Abstract
The transoral route is the gold standard for odontoid resection. Results are satisfying though surgery can be challenging for patients and surgeons due to its invasiveness. A less invasive transnasal approach could provide a sufficient extent of resection with less collateral damage. The technique of transnasal endoscopic odontoid resection is demonstrated by a case series of three patients. A fully endoscopic transnasal odontoid resection was conducted by use of CT-based neuronavigation. A complete odontoid resection succeeded in all patients. Symptoms such as dysarthria, swallowing disturbance, salivary retention, myelopathic gait disturbances, neck pain, and tetraparesis improved in all patients markedly.

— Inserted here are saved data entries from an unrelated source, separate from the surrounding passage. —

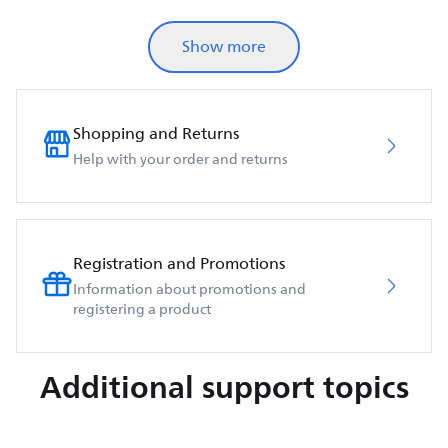
Show more
Shopping and Returns
Help with your order and returns
Registration and Promotions
Information about promotions and
registering a product
Additional support topics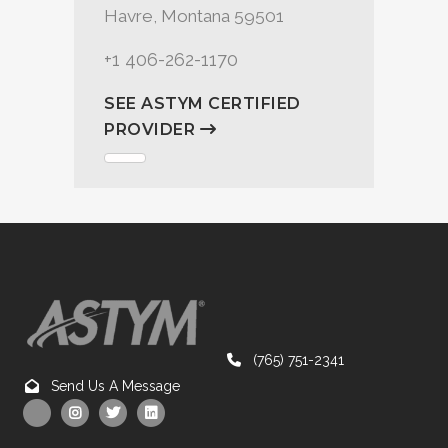
Havre, Montana 59501
+1 406-262-1170
SEE ASTYM CERTIFIED
PROVIDER
(765) 751-2341
Send Us A Message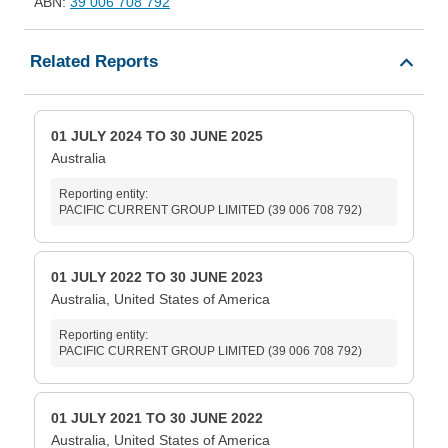
ABN:
39 006 708 792
Related Reports
01 JULY 2024 TO 30 JUNE 2025
Australia
Reporting entity:
PACIFIC CURRENT GROUP LIMITED (39 006 708 792)
01 JULY 2022 TO 30 JUNE 2023
Australia, United States of America
Reporting entity:
PACIFIC CURRENT GROUP LIMITED (39 006 708 792)
01 JULY 2021 TO 30 JUNE 2022
Australia, United States of America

Transnasal endoscopic odontoid resection is a feasible alternative to the transoral technique. It leaves the oropharynx intact, which could result in lower approach related complications especially in patients with bulbar symptoms.

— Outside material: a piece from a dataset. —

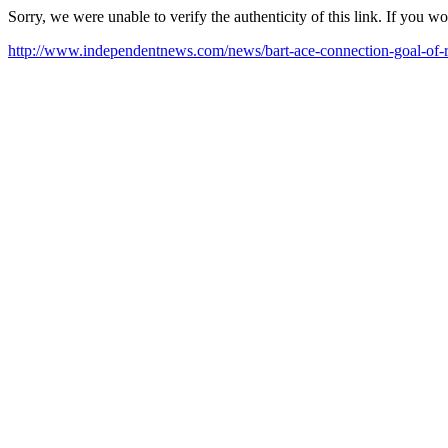
Sorry, we were unable to verify the authenticity of this link. If you w
http://www.independentnews.com/news/bart-ace-connection-goal-of-r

Keywords: Endoscopy, Basilar invagination, Odontoid, Odontoidectomy, Transnasal
Introduction
The transoral—endoscopic or non-endoscopic—approach is the most commonly used approach for the odontoid resection. Today it is still considered to be the gold standard [1, 2]. Others like the extreme lateral-transatlas approach, anterior cervical access, and midfacial translocation are used as well [3–5].

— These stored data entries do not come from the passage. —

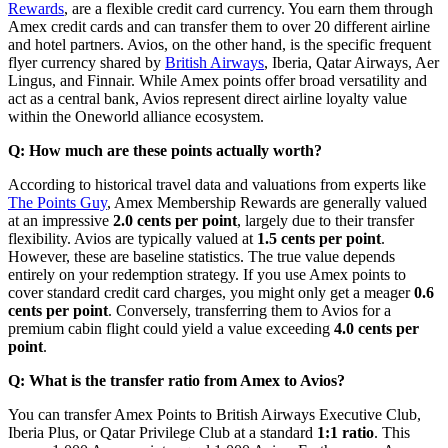
Rewards
, are a flexible credit card currency.
You earn them through
Amex credit cards and can transfer them to over 20 different airline
and hotel partners.
Avios, on the other hand, is the specific frequent
flyer currency shared by
British Airways
, Iberia, Qatar Airways, Aer
Lingus, and Finnair. While Amex points offer broad versatility and
act as a central bank, Avios represent direct airline loyalty value
within the Oneworld alliance ecosystem.
Q: How much are these points actually worth?
According to historical travel data and valuations from experts like
The Points Guy
, Amex Membership Rewards are generally valued
at an impressive
2.0 cents per point
, largely due to their transfer
flexibility. Avios are typically valued at
1.5 cents per point
.
However, these are baseline statistics. The true value depends
entirely on your redemption strategy. If you use Amex points to
cover standard credit card charges, you might only get a meager
0.6
cents per point
. Conversely, transferring them to Avios for a
premium cabin flight could yield a value exceeding
4.0 cents per
point
.
Q: What is the transfer ratio from Amex to Avios?
You can transfer Amex Points to British Airways Executive Club,
Iberia Plus, or Qatar Privilege Club at a standard
1:1 ratio
.
This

Nevertheless, the indication for removal of the odontoid remains rare nowadays.
Usually pannus formation posterior to the odontoid and atlantoaxial instability in rheumatoid arthritis is adequately treated by posterior spinal decompression and fusion. Thereby the atlantoaxial instability is eliminated and the inflammatory reaction, which causes the pannus formation, usually ceases. In patients with persistent or progressive symptoms and basilar impression, despite posterior fusion and decompression, ventral decompression is indicated as well [1, 6].
Associated with the standard transoral approach are complications like velopharyngeal incompetence, hypernasal speech, swallowing disturbances, and temporomandibular joint syndrome, even though use of endoscopes can improve visualisation and exposure [1, 7]. In patients with bulbar symptoms these approach related complications could add significant comorbidity.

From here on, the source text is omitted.